Instructions for the task
Run through the data and copy out every line that mentions the word "Sombrero".

[Records excerpted from a collection]
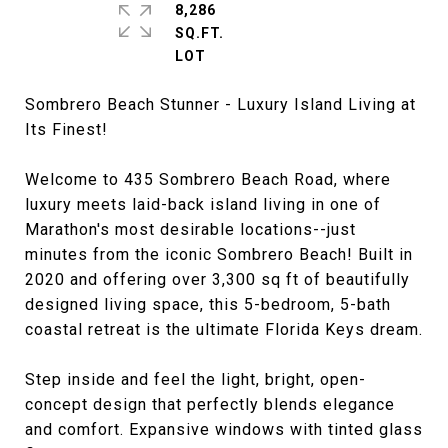
8,286
SQ.FT.
Sombrero Beach Stunner - Luxury Island Living at
Its Finest!
Welcome to 435 Sombrero Beach Road, where
luxury meets laid-back island living in one of
Marathon's most desirable locations--just
minutes from the iconic Sombrero Beach! Built in
2020 and offering over 3,300 sq ft of beautifully
designed living space, this 5-bedroom, 5-bath
coastal retreat is the ultimate Florida Keys dream.
Step inside and feel the light, bright, open-
concept design that perfectly blends elegance
and comfort. Expansive windows with tinted glass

The answer
Sombrero Beach Stunner - Luxury Island Living at
Welcome to 435 Sombrero Beach Road, where
minutes from the iconic Sombrero Beach! Built in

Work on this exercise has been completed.